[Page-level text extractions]
# # #

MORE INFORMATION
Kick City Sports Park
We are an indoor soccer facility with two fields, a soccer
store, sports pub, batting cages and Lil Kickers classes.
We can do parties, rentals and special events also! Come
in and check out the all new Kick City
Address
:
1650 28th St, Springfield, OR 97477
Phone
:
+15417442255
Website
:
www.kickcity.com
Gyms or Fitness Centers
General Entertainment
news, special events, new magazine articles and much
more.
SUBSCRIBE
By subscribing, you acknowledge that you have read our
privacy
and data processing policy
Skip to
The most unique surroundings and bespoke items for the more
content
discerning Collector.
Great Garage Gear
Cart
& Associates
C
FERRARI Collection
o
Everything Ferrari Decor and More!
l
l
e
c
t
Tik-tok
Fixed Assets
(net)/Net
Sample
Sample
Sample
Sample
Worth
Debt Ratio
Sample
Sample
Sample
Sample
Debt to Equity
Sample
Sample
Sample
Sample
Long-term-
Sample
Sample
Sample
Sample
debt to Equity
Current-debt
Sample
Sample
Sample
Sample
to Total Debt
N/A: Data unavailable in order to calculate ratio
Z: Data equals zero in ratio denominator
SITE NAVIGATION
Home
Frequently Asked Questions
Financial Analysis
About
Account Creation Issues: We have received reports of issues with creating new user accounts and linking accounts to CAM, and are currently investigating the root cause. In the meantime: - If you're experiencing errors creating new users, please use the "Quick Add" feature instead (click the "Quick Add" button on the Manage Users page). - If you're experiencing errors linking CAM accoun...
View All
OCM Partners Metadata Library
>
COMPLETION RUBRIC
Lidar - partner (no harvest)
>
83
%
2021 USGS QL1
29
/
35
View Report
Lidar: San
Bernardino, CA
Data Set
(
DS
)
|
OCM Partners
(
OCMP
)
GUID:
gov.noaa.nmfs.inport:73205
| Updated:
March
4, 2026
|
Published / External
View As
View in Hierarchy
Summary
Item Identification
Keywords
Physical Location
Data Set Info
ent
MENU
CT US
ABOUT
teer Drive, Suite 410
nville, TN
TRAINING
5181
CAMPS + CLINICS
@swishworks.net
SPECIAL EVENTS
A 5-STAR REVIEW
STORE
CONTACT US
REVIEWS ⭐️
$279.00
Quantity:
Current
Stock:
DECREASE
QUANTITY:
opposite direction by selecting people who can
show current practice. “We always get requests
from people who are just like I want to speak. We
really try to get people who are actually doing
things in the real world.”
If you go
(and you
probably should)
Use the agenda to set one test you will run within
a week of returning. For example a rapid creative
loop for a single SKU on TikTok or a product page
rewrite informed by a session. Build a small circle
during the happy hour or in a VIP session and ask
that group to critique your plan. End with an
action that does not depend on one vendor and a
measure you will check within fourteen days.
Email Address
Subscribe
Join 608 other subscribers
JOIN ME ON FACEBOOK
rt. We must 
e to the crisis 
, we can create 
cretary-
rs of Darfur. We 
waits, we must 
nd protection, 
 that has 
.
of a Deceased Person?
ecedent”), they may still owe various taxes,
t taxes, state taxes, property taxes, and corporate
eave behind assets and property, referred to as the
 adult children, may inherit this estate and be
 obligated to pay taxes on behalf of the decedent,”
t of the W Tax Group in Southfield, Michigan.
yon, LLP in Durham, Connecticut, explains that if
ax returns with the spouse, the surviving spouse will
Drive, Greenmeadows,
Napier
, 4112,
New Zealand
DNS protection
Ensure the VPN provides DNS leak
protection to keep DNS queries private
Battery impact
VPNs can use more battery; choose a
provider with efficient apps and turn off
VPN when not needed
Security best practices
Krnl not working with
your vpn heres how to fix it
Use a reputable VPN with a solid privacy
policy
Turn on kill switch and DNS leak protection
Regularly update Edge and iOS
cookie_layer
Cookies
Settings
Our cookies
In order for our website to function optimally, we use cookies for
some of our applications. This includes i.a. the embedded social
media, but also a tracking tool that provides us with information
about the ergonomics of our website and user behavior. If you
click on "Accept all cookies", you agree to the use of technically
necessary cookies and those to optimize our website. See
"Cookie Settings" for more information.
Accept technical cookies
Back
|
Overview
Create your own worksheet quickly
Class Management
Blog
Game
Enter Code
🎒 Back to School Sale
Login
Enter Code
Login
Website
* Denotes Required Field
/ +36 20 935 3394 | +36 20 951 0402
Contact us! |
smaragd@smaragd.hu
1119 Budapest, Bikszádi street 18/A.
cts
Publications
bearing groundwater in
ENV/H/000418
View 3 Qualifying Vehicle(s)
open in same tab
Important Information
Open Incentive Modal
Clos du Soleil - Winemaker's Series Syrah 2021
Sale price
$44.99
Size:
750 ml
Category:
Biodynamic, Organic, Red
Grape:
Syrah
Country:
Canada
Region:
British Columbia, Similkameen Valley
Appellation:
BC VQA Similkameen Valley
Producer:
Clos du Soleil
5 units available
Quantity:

# # #

▶ [What you should do]:
Copy each line above where "will" appears.

▶ [Exercise answer]:
Use the agenda to set one test you will run within
measure you will check within fourteen days.
ax returns with the spouse, the surviving spouse will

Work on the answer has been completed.